> **TASK BRIEF**: Although the records contain pictures, none belong in the copy: restate word for word only the lines from the one with "Annotate this image: element" through the one with "For every button, label, input, icon, or", both included.

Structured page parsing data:

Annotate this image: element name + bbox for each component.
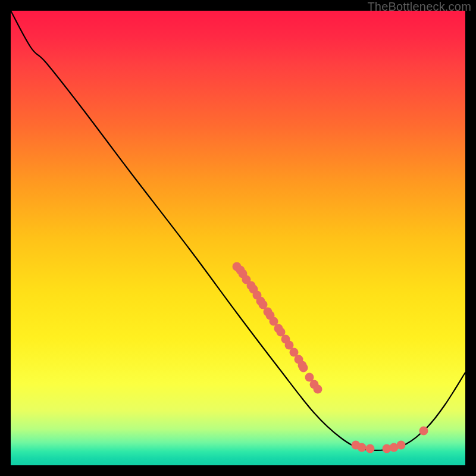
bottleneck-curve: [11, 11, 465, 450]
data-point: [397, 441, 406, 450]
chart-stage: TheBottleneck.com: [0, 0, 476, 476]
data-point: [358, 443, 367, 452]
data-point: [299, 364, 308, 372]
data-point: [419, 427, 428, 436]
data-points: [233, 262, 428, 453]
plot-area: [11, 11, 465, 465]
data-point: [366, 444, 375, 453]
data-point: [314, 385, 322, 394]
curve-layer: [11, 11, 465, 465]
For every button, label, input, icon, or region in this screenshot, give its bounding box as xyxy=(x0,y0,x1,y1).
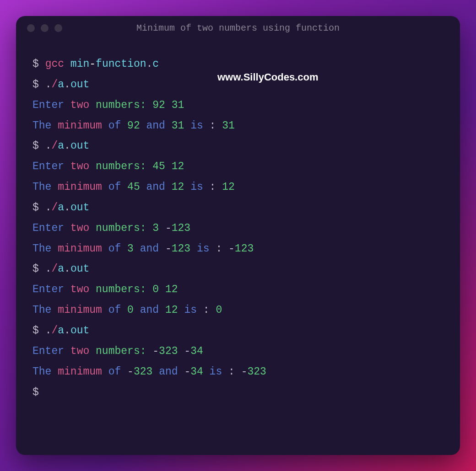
--
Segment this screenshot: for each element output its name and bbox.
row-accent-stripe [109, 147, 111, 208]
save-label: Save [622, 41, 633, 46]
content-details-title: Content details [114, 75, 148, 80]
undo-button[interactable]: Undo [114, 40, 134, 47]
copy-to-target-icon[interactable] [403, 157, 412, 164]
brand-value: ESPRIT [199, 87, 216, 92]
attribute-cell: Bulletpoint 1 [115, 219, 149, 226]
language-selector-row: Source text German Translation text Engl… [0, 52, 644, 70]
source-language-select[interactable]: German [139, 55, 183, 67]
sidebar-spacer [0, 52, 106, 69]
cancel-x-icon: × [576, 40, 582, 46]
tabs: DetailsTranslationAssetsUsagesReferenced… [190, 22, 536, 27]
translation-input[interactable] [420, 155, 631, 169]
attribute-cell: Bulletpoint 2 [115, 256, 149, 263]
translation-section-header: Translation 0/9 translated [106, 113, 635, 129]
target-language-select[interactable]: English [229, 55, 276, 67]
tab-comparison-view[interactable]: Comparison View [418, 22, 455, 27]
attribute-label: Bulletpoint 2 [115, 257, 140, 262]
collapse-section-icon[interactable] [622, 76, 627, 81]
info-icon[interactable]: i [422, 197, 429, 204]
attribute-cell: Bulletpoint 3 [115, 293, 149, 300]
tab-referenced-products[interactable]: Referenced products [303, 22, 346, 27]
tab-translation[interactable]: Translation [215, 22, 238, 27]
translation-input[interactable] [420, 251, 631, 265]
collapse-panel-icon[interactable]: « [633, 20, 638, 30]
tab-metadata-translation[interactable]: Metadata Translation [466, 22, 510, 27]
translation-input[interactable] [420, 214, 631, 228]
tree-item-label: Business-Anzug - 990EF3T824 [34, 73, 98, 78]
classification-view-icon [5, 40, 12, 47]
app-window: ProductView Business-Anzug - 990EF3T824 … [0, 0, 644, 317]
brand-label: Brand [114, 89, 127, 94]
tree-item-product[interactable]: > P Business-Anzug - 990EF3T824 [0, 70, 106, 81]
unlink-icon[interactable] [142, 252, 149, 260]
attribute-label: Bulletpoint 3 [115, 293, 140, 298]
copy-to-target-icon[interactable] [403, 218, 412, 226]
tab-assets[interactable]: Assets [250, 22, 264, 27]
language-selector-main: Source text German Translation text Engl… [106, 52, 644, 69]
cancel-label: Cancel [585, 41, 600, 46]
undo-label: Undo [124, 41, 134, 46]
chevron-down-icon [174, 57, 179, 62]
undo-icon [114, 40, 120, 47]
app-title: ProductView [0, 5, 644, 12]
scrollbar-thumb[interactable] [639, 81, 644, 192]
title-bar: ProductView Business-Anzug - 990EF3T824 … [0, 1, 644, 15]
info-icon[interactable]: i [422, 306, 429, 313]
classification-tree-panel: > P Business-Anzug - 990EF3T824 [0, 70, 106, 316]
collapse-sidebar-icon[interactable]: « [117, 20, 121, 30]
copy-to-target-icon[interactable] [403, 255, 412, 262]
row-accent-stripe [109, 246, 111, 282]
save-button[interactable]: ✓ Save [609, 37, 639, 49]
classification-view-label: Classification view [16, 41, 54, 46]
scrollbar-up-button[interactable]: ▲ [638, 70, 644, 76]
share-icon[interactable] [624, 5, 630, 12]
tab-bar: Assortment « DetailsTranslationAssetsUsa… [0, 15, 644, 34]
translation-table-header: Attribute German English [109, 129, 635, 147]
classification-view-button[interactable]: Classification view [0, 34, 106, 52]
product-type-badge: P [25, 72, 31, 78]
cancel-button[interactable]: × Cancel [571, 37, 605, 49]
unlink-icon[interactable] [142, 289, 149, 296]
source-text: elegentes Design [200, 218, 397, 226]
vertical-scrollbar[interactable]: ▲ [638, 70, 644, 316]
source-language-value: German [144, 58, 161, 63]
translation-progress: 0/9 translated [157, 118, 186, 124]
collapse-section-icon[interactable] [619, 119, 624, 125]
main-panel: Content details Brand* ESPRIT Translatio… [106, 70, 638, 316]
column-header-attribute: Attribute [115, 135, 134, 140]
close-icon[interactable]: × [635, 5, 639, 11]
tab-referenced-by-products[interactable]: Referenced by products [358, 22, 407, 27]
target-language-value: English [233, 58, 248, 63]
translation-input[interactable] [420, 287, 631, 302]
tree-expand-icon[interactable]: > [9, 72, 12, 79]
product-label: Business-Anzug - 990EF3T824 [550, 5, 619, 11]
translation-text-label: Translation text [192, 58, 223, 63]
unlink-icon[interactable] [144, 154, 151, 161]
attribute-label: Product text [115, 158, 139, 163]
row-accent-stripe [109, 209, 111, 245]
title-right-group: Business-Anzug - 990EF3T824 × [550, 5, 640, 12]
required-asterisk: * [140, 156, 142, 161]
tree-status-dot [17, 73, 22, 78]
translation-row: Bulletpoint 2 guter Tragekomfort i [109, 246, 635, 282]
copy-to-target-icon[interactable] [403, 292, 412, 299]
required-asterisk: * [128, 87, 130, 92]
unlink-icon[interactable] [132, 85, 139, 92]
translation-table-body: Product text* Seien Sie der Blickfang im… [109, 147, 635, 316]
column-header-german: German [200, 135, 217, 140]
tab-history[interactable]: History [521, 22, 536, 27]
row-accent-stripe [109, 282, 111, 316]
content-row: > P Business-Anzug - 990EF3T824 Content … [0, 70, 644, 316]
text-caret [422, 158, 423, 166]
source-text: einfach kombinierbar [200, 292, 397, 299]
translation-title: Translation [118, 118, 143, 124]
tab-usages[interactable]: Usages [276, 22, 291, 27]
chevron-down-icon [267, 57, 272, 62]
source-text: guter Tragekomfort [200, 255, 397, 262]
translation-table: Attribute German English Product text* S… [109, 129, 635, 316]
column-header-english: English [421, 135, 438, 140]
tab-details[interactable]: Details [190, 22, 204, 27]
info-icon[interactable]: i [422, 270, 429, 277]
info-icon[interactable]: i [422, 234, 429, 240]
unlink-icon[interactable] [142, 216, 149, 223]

> **TASK RESULT**:
Annotate this image: element name + bbox for each component.
bottleneck-curve: [11, 11, 465, 450]
data-point: [397, 441, 406, 450]
chart-stage: TheBottleneck.com: [0, 0, 476, 476]
data-point: [358, 443, 367, 452]
data-point: [299, 364, 308, 372]
data-point: [419, 427, 428, 436]
data-points: [233, 262, 428, 453]
plot-area: [11, 11, 465, 465]
data-point: [366, 444, 375, 453]
data-point: [314, 385, 322, 394]
curve-layer: [11, 11, 465, 465]
For every button, label, input, icon, or region in this screenshot, give its bounding box as xyxy=(x0,y0,x1,y1).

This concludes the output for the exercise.